# YOUR TASK
In the data below, find every line with the string "фарба" and pull it out.

# Extracted page text data
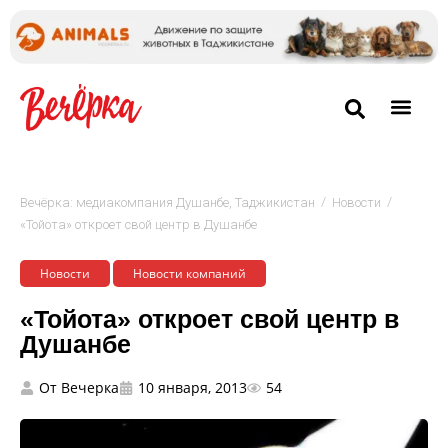
/
/
Вечёрка: медиакомпания Душанбе, Таджикистан
Новости
«Тойота» откроет свой центр в Душанбе
Новости
Новости компаний
«Тойота» откроет свой центр в
Душанбе
От
Вечерка
10 января, 2013
54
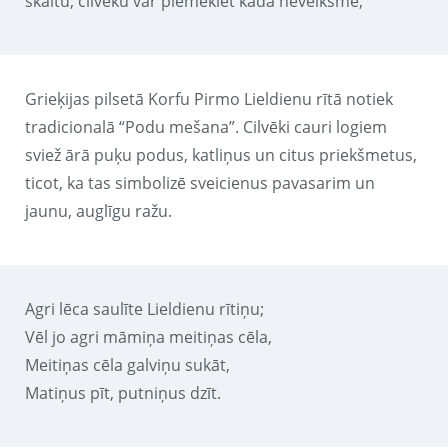
skaitu, cilvēku var piemeklēt kāda neveiksme;
Grieķijas pilsetā Korfu Pirmo Lieldienu rītā notiek
tradicionalā “Podu mešana”. Cilvēki cauri logiem
sviež ārā puķu podus, katliņus un citus priekšmetus,
ticot, ka tas simbolizē sveicienus pavasarim un
jaunu, auglīgu ražu.
Agri lēca saulīte Lieldienu rītiņu;
Vēl jo agri māmiņa meitiņas cēla,
Meitiņas cēla galviņu sukāt,
Matiņus pīt, putniņus dzīt.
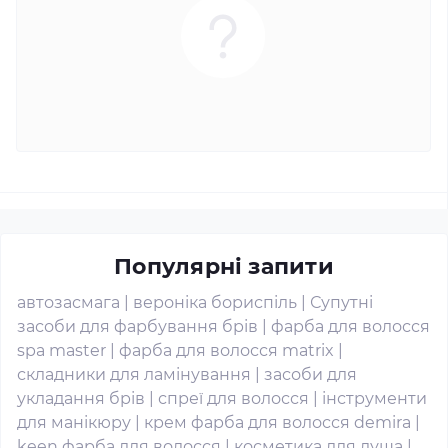
Популярні запити
автозасмага
|
вероніка бориспіль
|
Супутні
засоби для фарбування брів
|
фарба для волосся
spa master
|
фарба для волосся matrix
|
складники для ламінування
|
засоби для
укладання брів
|
спреї для волосся
|
інструменти
для манікюру
|
крем фарба для волосся demira
|
keen фарба для волосся
|
косметика для душа
|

# SOLUTION FOR THIS PROBLEM
фарба для волосся
фарба для волосся matrix
крем фарба для волосся demira
keen фарба для волосся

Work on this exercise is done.